2.2. Es kann der Beweiswürdigung der belangten Behörde im angefochtenen Bescheid, unter Berücksichtigung des Vorbringens des Beschwerdeführers vor dem Bundesverwaltungsgericht, nicht entgegengetreten werden, wenn es davon ausgeht, dass der Beschwerdeführer im Falle einer Rückkehr in sein Heimatland keine konkrete Verfolgung zu befürchten hätte. Eine solche versuchte er vor dem Bundesamt zwar noch darzutun, indem er vorbrachte, seine gesamte Familie sei von den Taliban ermordet worden. Vor dem Bundesverwaltungsgericht relativierte er jedoch alles, und gab an, vor dem Bundesamt gelogen zu haben. Der Schlepper habe ihm eingeredet, er solle lügen. Seine Eltern seien inzwischen in Deutschland.

2.3. Der Beschwerdeführer gab an und belegte mit zahlreichen Unterlagen, bereits Arbeitserfahrung zu haben. Er ist im arbeitsfähigen Alter, gesund, verfügt über Arbeitserfahrung, spricht eine der Landessprachen und würde daher im Lichte der aktuellen Rechtsprechung - siehe unten - im Falle einer Rückkehr in sein Herkunftsland - allenfalls in die Landeshauptstadt Kabul - jedenfalls nicht in eine ausweglose Lage geraten. Exzeptionelle Umstände, wie sie der VwGH in seiner jüngeren Rechtsprechung für die Gewährung von subsidiärem Schutz fordert, kamen nicht hervor.

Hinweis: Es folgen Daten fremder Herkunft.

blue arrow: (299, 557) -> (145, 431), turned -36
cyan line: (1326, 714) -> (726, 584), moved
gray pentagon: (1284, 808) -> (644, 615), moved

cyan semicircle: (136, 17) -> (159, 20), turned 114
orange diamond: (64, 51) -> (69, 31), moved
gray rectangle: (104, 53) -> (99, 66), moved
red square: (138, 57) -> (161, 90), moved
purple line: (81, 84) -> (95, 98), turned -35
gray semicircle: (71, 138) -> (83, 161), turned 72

2.4. Die oben getroffenen Feststellungen zur Lage im Herkunftsstaat ergeben sich aus den zitierten herkunftsstaatsbezogenen Erkenntnisquellen betreffend die allgemeine Lage in Afghanistan - Länderinformationsblatt der Staatendokumentation Stand 30.01.2018. Angesichts der Seriosität und Plausibilität der angeführten Erkenntnisquellen sowie dem Umstand, dass diese Berichte auf einer Vielzahl verschiedener, voneinander unabhängiger Quellen beruhen und dennoch ein in den Kernaussagen übereinstimmendes Gesamtbild ohne wesentliche Widersprüche darbieten, besteht kein Grund, an der Richtigkeit der Angaben zu zweifeln.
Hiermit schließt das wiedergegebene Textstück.